__Task__. Write out, word for word, only the data from its first line to the line containing "рейсов по согласованию".

__The data__.

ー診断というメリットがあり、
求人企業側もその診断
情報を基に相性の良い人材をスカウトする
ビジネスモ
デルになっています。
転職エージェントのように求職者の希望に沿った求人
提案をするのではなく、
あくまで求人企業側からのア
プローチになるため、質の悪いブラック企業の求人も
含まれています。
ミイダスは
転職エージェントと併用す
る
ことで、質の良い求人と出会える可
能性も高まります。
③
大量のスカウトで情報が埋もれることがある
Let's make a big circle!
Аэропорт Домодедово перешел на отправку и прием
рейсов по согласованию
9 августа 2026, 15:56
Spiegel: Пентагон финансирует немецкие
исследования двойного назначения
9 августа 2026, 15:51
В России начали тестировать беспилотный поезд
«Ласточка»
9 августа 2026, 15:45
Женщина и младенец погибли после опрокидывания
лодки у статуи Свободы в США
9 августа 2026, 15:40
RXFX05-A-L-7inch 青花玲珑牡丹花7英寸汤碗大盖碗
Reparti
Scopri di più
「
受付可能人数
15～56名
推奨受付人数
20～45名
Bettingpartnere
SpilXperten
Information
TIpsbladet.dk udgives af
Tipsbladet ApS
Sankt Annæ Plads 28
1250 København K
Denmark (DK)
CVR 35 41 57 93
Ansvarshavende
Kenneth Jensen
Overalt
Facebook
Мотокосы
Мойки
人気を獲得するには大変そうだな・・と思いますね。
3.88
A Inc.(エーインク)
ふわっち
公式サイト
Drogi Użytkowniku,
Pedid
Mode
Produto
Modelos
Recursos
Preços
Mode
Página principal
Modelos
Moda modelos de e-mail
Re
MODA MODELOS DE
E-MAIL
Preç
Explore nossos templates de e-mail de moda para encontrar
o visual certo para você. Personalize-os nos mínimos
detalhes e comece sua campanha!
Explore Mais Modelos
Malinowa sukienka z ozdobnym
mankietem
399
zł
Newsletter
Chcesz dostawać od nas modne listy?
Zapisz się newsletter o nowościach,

__Output__.
ー診断というメリットがあり、
求人企業側もその診断
情報を基に相性の良い人材をスカウトする
ビジネスモ
デルになっています。
転職エージェントのように求職者の希望に沿った求人
提案をするのではなく、
あくまで求人企業側からのア
プローチになるため、質の悪いブラック企業の求人も
含まれています。
ミイダスは
転職エージェントと併用す
る
ことで、質の良い求人と出会える可
能性も高まります。
③
大量のスカウトで情報が埋もれることがある
Let's make a big circle!
Аэропорт Домодедово перешел на отправку и прием
рейсов по согласованию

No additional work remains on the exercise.